Elbette edilgen bir kadın yok bu ibarenin arkasında onu edilgen kılmaya çalışan bir zihniyet var. Edilgen olmadığımın farkında olduğum ve bunu ortaya koyduğum müddetçe kimin ne dediğine fazla takılmıyorum.
26) Şair
kadınların bir kısmı edebiyatın farklı türlerinde (roman, hikâye, araştırma,
inceleme, deneme vs.) eserler veriyor. Bu yönelişi nasıl değerlendiriyorsunuz?

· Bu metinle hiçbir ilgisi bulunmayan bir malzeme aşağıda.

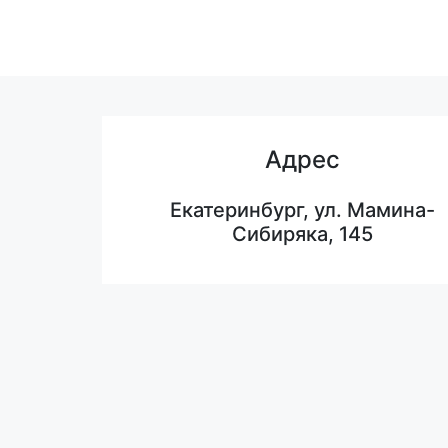
Адрес
Екатеринбург, ул. Мамина-
Сибиряка, 145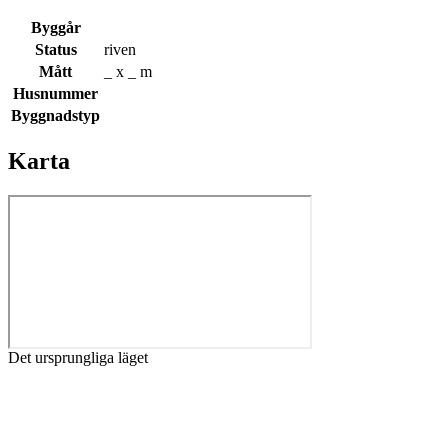
Byggår
Status
riven
Mått
_ x _ m
Husnummer
Byggnadstyp
Karta
Det ursprungliga läget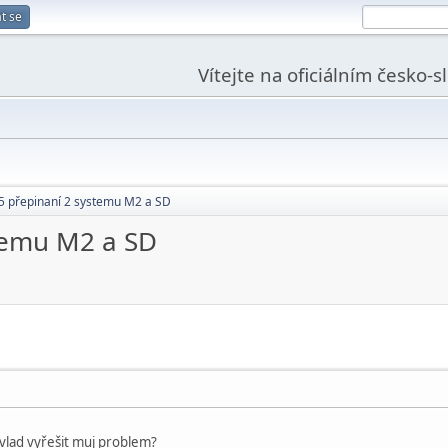
t se
Vítejte na oficiálním česko-
5 přepinaní 2 systemu M2 a SD
stemu M2 a SD
vlad vyřešit muj problem?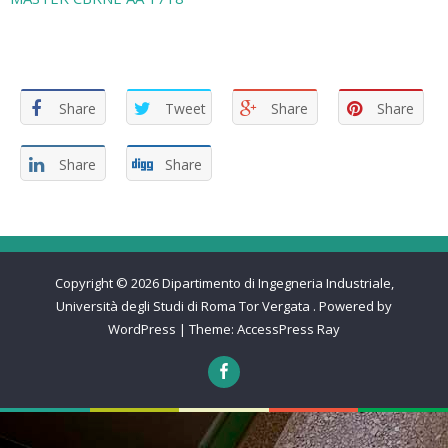
Share
Tweet
Share
Share
Share
Share
Copyright © 2026
Dipartimento di Ingegneria Industriale,
Università degli Studi di Roma Tor Vergata
.
Powered by
WordPress
|
Theme:
AccessPress Ray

Bu güzel bir şey; edebiyat salt şiirle sınırlı değil ki. Her insan kadın ya da erkek, kendi ilgi alanları ve yazma becerileri doğrultusunda yönlenmeleri çok doğal.
27) Sizce
şiirin, içinde bulunduğu koşullar bağlamında nasıl bir sorumluluğu olmalıdır?
Ya da olmalı mıdır?
Şiirin sorumluluğu olmalıdır ama yalnızca sorumluluk duygusuyla hareket etmek şiiri özünden saptırabilir. Şiir konusunda ben, Paul Celan gibi düşünüyorum; şiir bir ortaya koyuştur. Birilerine dikte etmek, birilerine öğretmek değildir. Siz kendinizin güzelini ortaya koyarsınız, diğerleri görebildiği ölçüde görür. Toplumsal ve kişisel dönüşüm bu doğallık içinde gerçekleşirse kalıcı olur.
28) Ülkemizde,
son tahlilde, yaklaşık 110 derginin dolaşımda olduğu biliniyor. Bu dergilerin bir
kısmı aylık bir kısmı iki aylık periyotlarla;
önemli bir bölümü de yılda birkaç sayısıyla dolaşıma giriyor. Sadece iki
üç derginin editöryasında kadınlar bulunmaktadır. Bu kısırlığı nasıl
değerlendiriyorsunuz?
Ben yaklaşık 10 yıldır dergicilik yapıyorum. Editörlük demiyorum dergicilik. Çıkardığım her iki derginin de, hem Etken’in hem Şiirsaati’nin tasarımından tutun da ürün seçimi, baskı ve dağıtım, her şeyiyle kendim ilgileniyorum. Maddi kaygılar da bir yana. Bu ‘dergicilik’ oluyor. Diğer dergici arkadaşlarımın da benden bir farkı olduğunu sanmıyorum. (Sırtı kuvvetli birkaç İstanbul dergisi hariç. Bu dergilerde editör, sadece editördür.) Söylemek istediğim şu ki dergiciliği göze almak kolay değildir. Bu konuda kişinin kendi içsel itkisi belirleyici olur. Yeterince isteyen ve ortamın genel gidişinden rahatsızlığı olan kadın ya da erkek bu işe soyunabilir. Şunu açık yüreklilikle itiraf edebilirim. Bu işi yaparken, hiçbir erkeğin kısıtlayıcılığı ile karşılaşmadım. Hatta bazı ‘erkek’ dostlarım var ki bu konuda bana çok yardımları dokunmuştur. Bazı şair arkadaşlarım, yalnızca kadınların yazdığı dergi çıkarmayı önerdiler bana. Bunu karşı çıktım çünkü bunu yapmak; ayrımcının kendisi olmak demektir. Ben toplumsal alanlarda kadın ve erkeğin omuz omuza hareket etmesinden yanayım. Bütünsellik budur.
29) Şair
kadınların kendini belirginleştirme, özgünlüklerini ortaya koyma araçları
arasında, erkek şairler tarafından oluşturulmuş, büyük oranda kabul gören ‘şiir
anlayışları’yla ‘çatışmak’ da yer almalı mı? Alıyor mu?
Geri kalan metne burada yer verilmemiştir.